The original suit, filed last month in U.S. District Court, charges that county and university officials fail to take sexual assault reports seriously and that they “conspired” in some cases to cover them up.
Authorities humiliated, intimidated and deceived women as part of an intentional effort to “cover up justifiable complaints of sexual assault,” the complaint alleges.
The claims of the three former UMBC students, in addition to those of two initial plaintiffs, expand on that theme.
Plaintiff Marcella Fegler said she was incapacitated after drinking alcoholic beverages at a 2014 party and woke up with no memory of what happened.
She said she learned two months later that four members of the UMBC basketball team had sexually assaulted her while she was unconscious.
She was told the men had “run a train on her and pass[ed] her around,” according to the complaint.
UMBC expelled two of the men “who had admitted to Ms. Fegler, in an attempt to avoid an investigation, that they had taken advantage of her,” the complaint said.
(The expulsions were the result of a breach of the campus code of conduct, UMBC said at the time, refusing to elaborate.)
None of the assailants was criminally charged.
Despite the men’s admissions, Baltimore County Police “conducted little to no investigation,” the suit says.
The lawsuit faults UMBC for refusing to hold accountable the assailants who did not admit they raped Fegler.
“Even with [the two men’s] admissions, defendant BCPD conducted little to no investigation,” the suit alleges, and police interviewed only three of the four assailants.
A detective “dismissed Ms. Fegler’s assault, informing her that ‘in order for some of the sex acts,’ which Ms. Fegler could not recall, ‘to be performed, she would have had to be conscious to participate.’”

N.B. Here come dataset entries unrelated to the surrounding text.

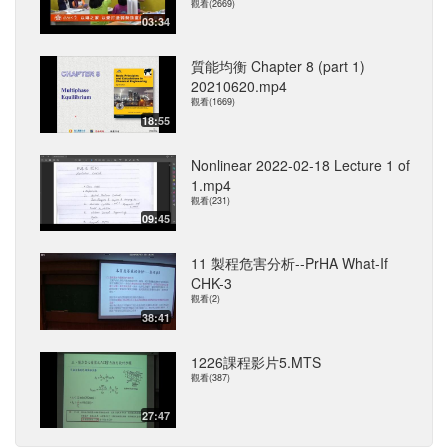
觀看(2669)
03:34
質能均衡 Chapter 8 (part 1)
20210620.mp4
觀看(1669)
18:55
Nonlinear 2022-02-18 Lecture 1 of
1.mp4
觀看(231)
09:45
11 製程危害分析--PrHA What-If
CHK-3
觀看(2)
38:41
1226課程影片5.MTS
觀看(387)
27:47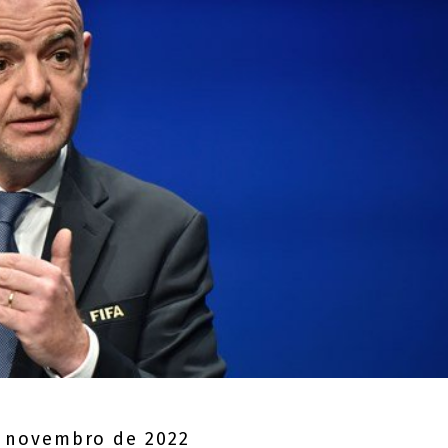
 novembro de 2022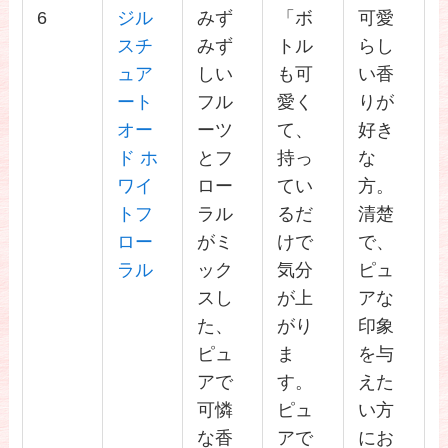
6
ジル
みず
「ボ
可愛
スチ
みず
トル
らし
ュア
しい
も可
い香
ート
フル
愛く
りが
オー
ーツ
て、
好き
ド ホ
とフ
持っ
な
ワイ
ロー
てい
方。
トフ
ラル
るだ
清楚
ロー
がミ
けで
で、
ラル
ック
気分
ピュ
スし
が上
アな
た、
がり
印象
ピュ
ま
を与
アで
す。
えた
可憐
ピュ
い方
な香
アで
にお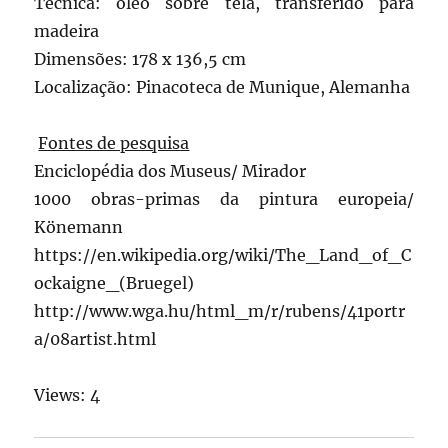
Técnica: óleo sobre tela, transferido para
madeira
Dimensões: 178 x 136,5 cm
Localização: Pinacoteca de Munique, Alemanha
Fontes de pesquisa
Enciclopédia dos Museus/ Mirador
1000 obras-primas da pintura europeia/
Könemann
https://en.wikipedia.org/wiki/The_Land_of_C
ockaigne_(Bruegel)
http://www.wga.hu/html_m/r/rubens/41portr
a/08artist.html
Views: 4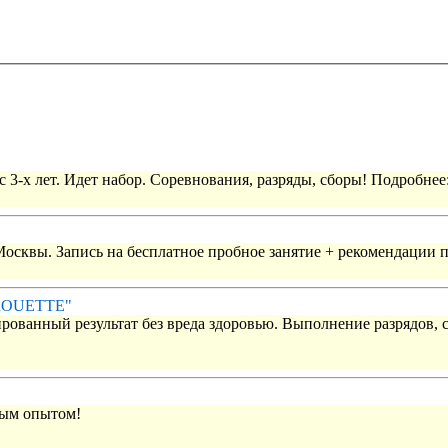
 3-х лет. Идет набор. Соревнования, разряды, сборы! Подробнее
 Москвы. Запись на бесплатное пробное занятие + рекомендации 
IROUETTE"
рованный результат без вреда здоровью. Выполнение разрядов, 
вым опытом!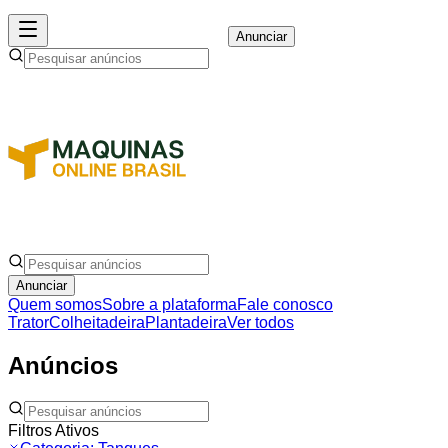
Anunciar
Anunciar
Quem somos
Sobre a plataforma
Fale conosco
Trator
Colheitadeira
Plantadeira
Ver todos
Anúncios
Filtros Ativos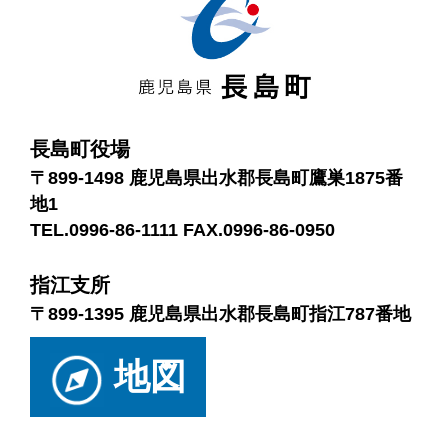
長島町役場
〒899-1498 鹿児島県出水郡長島町鷹巣1875番
地1
TEL.0996-86-1111 FAX.0996-86-0950
指江支所
〒899-1395 鹿児島県出水郡長島町指江787番地
地図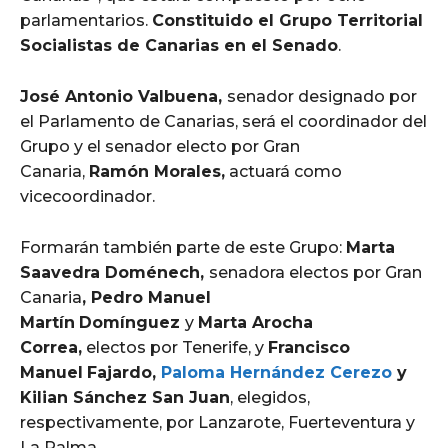
parlamentarios.
Constituido el Grupo Territorial
Socialistas de Canarias en el Senado
.
José Antonio Valbuena,
senador designado por
el Parlamento de Canarias, será el coordinador del
Grupo y el senador electo por Gran
Canaria,
Ramón Morales,
actuará como
vicecoordinador.
Formarán también parte de este Grupo:
Marta
Saavedra Doménech,
senadora electos por Gran
Canaria
, Pedro Manuel
Martín
Domínguez
y
Marta Arocha
Correa,
electos por Tenerife, y
Francisco
Manuel
Fajardo,
Paloma Hernández Cerezo
y
Kilian Sánchez San Juan
, elegidos,
respectivamente, por Lanzarote, Fuerteventura y
La Palma.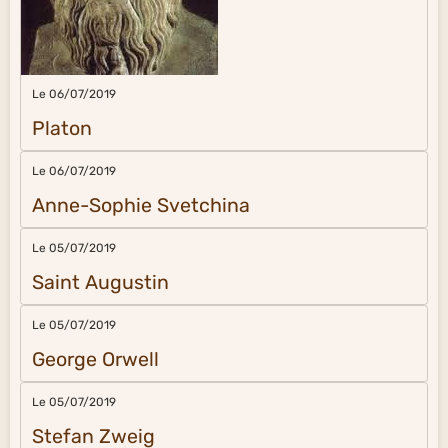
Le 06/07/2019
Platon
Le 06/07/2019
Anne-Sophie Svetchina
Le 05/07/2019
Saint Augustin
Le 05/07/2019
George Orwell
Le 05/07/2019
Stefan Zweig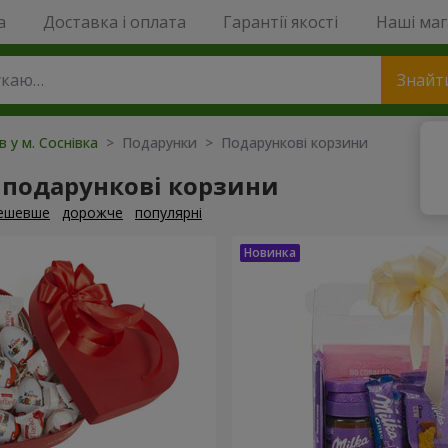
a
Доставка і оплата
Гарантії якості
Наші ма
Знайт
в у м. Соснівка
> Подарунки > Подарункові корзини
 подарункові корзини
ешевше
дорожче
популярні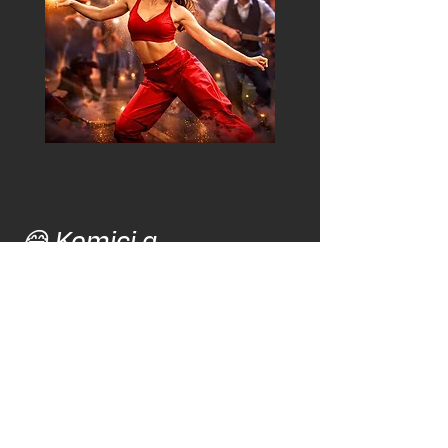
😂 Komici a
improvizační show
Co to je: Stand-up nebo improvizační
vystoupení.
Funkce: Krátké vstupy mezi programem
🎭, humor přizpůsobený tématu akce 😎
Zážitek: Smích, odlehčení atmosféry a
zábava, na kterou hosté nezapomenou 😆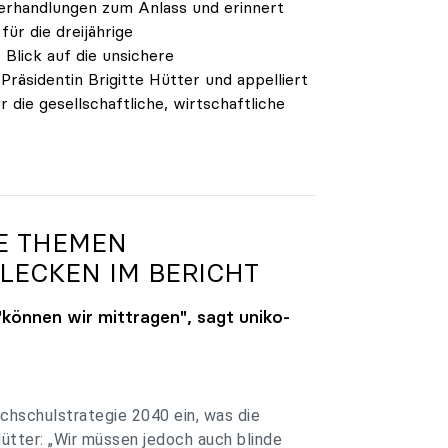
verhandlungen zum Anlass und erinnert
ür die dreijährige
Blick auf die unsichere
räsidentin Brigitte Hütter und appelliert
 die gesellschaftliche, wirtschaftliche
.
GE THEMEN
LECKEN IM BERICHT
"können wir mittragen", sagt
uniko
-
chschulstrategie 2040 ein, was die
Hütter: „Wir müssen jedoch auch blinde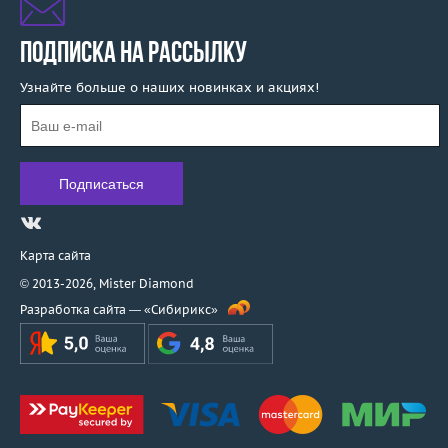
ПОДПИСКА НА РАССЫЛКУ
Узнайте больше о наших новинках и акциях!
Карта сайта
© 2013-2026,
Mister Diamond
Разработка сайта —
«Сибирикс»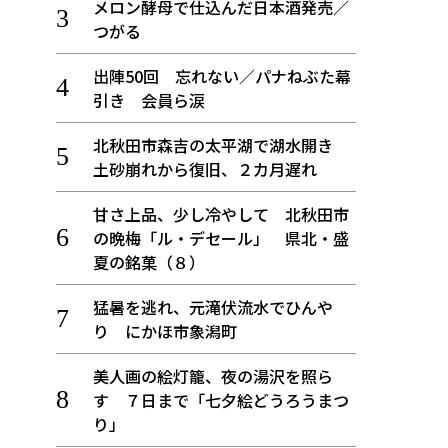
メロン酵母で仕込んだ日本酒発売／
つがる
出陣50回 忘れない／パナねぶた幕
引き 会員ら涙
北秋田市森吉の太平湖で湖水開き
土砂崩れから復旧、２カ月遅れ
甘さ上品、少し冷やして 北秋田市
の晩梅「ル・デセール」 県北・盛
夏の銘菓（８）
猛暑を逃れ、元滝伏流水でひんや
り にかほ市象潟町
美人画の絵灯籠、夜の湯沢を照ら
す ７日まで「七夕絵どうろうまつ
り」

That detective, according to the complaint, “offered to testify on behalf of the assailants, that the assailants were ‘not involved as alleged.’”
UMBC: No Comment
UMBC officials today declined to discuss the specific allegations, citing “the privacy of our students.”
“It is the practice of the campus in all cases to handle the matter diligently, equitably, and consistent with university, state, and federal policies and procedures,” spokeswoman Dinah Winnick said in an emailed statement.
“Cases are managed by expert investigators and we receive assistance from the Office of the Attorney General of Maryland,” the statement continued. “Findings made through the university’s adjudication process have resulted in serious disciplinary actions, including the suspension and expulsion of students.”
The new allegations are the latest development in a case that has roiled the campus since news of the original complaint broke in September. Students put up protest signs on campus and held demonstrations, charging that the issue has been mishandled by UMBC for years.
After students marched to his office, University President Freeman A. Hrabowski III apologized and said the school would “do better.”
A “listening session” with Hrabowski was held that drew about 1,000 students to a campus theater and overflow space. A committee composed of faculty, students and administrators was formed to guide the school’s response.
Despite student calls that he be fired, UMBC police chief Paul Dillon remains on the job and recently sought dismissal of the lawsuit’s claim against him.
Baltimore County police and prosecutors have declined to comment on the lawsuit.
Counseling as Punishment
Another new plaintiff in the case was allegedly sexually assaulted by her graduate student lab partner in 2016.
According to the complaint, the woman told her assailant “wait” and “we shouldn’t be doing this,” but he responded, “You know you want it” and proceeded to sexually assault her.
UMBC retained an attorney who specializes in defending universities in such cases. The attorney concluded that the woman had been sexually assaulted based on the alleged assailant’s own words.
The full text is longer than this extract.